I have no profound suggestions about the potential nature of this genetic “aging,” but simply ask that we consider such an alternative. Our exploding knowledge of development and the mechanics of genetic action should provide, within a decade, the facts and ideas to flesh out this conception. Valentine mentions some possibilities. Were Cambrian genomes simpler and more flexible? Has the evolution of multiple copies for many genes, copies that then diverge into a range of related functions, tied up genomes into webs of interaction not easily broken? Did early genes have fewer interactions with others? Did ancient organisms develop with more direct translation of gene to product, permitting such creatures to interchange and alter their parts separately? Most important, do increased complexity and stereotypy of development from egg to adult put a brake upon potential changes of great magnitude? We cannot, for now, go much beyond such crude and preliminary suggestions.

But I can present a good argument against the usual reason for dismissing such ideas in favor of conventional control by external environment. When evolutionists observe that several unrelated lineages react in the same way at the same time, they usually assume that some force external to the genetics of organisms has provoked the common response (for the genetic systems are too unlike, and a similar push from outside seems the only plausible common cause). We have always viewed the creatures that made the Cambrian explosion as unrelated in just this profound way. After all, they include representatives of nearly all modern phyla, and what could be more different, one from the other, than a trilobite, a snail, a brachiopod, and an echinoderm? These morphological designs were as distinct in the Cambrian as they are today, so we assume that the genetic systems were equally unlike—and that the common evolutionary vigor of all groups must therefore record the external push of ecological opportunity.

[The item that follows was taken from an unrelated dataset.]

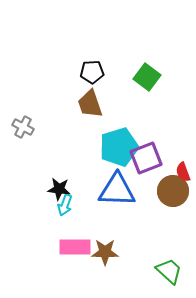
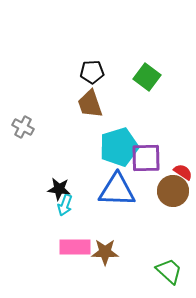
purple square: rotated 20 degrees clockwise
red semicircle: rotated 144 degrees clockwise
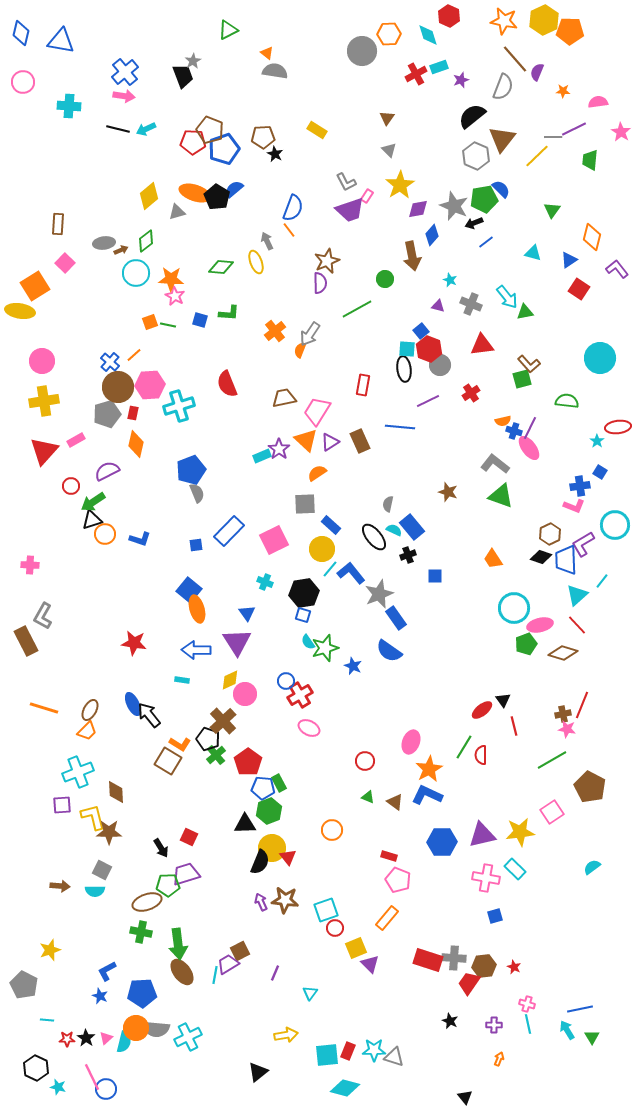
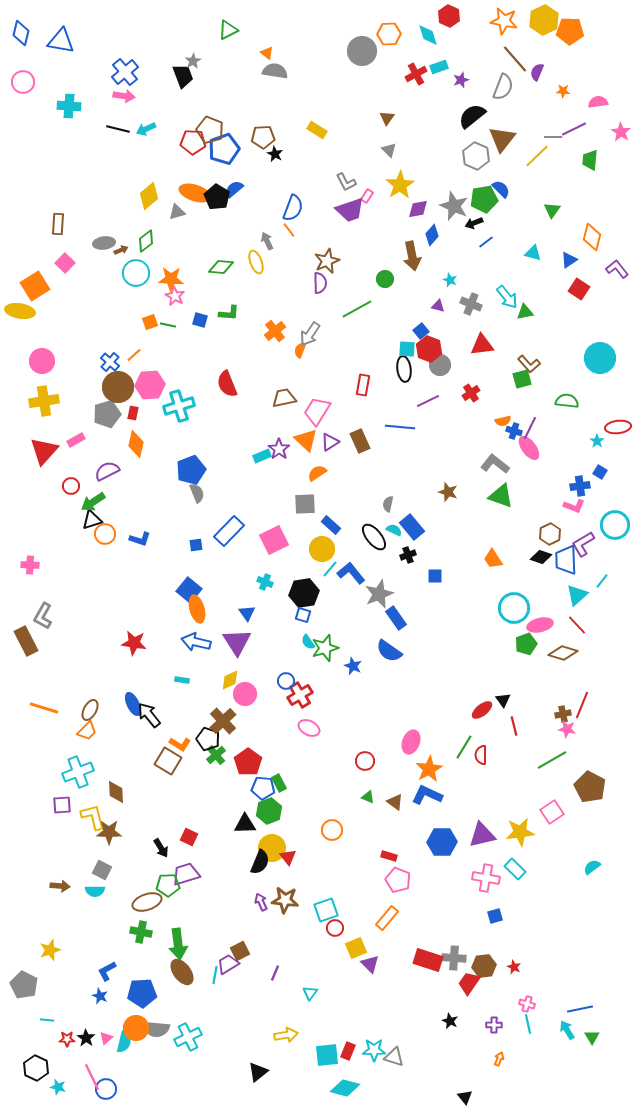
blue arrow at (196, 650): moved 8 px up; rotated 12 degrees clockwise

But this argument assumes the old view of a long, invisible Precambrian history for creatures that evolved skeletons during the Cambrian explosion. The discovery of the Precambrian Ediacara fauna, with the strong possibility that this first multicellular assemblage may not be ancestral to modern groups (see pages 312–13), suggests that all Cambrian animals, despite their disparity of form, may have diverged not long before from a late Precambrian common ancestor. If so—if they had been separate for only a short time—all Cambrian animals may have carried a very similar genetic mechanism by virtue of their strictly limited time of separate life. No ties bind so strongly as the links of inheritance. In other words, the similar response of Cambrian organisms may reflect the
homology
of a genetic system still largely held in common, and still highly flexible, not only the
analogy
of response to a common external push. Of course, life needed the external push of ecological opportunity, but its ability to respond may have marked a shared genetic heritage, now dissipated.

3.
Early diversification and later locking as a property of systems
. My friend Stu Kauffman of the University of Pennsylvania has developed a model to demonstrate that the Burgess pattern of rapid, maximal disparity followed by later decimation is a general property of systems, explicable without a special hypothesis about early relaxed competition or a directional history for genetic material.

Consider the following metaphor. The earthly stage of life is a complex landscape with thousands of peaks, each a different height. The higher the peak, the greater the success—measured as selective value, morphological complexity, or however you choose—of the organisms on it. Sprinkle a few beginning organisms at random onto the peaks of this landscape and allow them to multiply and to change position. Changes can be large or small, but the small shifts do not concern us here, for they only permit organisms to mount higher on their particular peak and do not produce new body plans. The opportunity for new body plans arises with the rarer large jumps. We define large jumps as those that take an organism so far away from its former home that the new landscape is entirely uncorrelated with the old. Long jumps are enormously risky, but yield great reward for rare success. If you land on a peak higher than your previous home, you thrive and diversify, if you land on a lower peak or in a valley, you’re gone.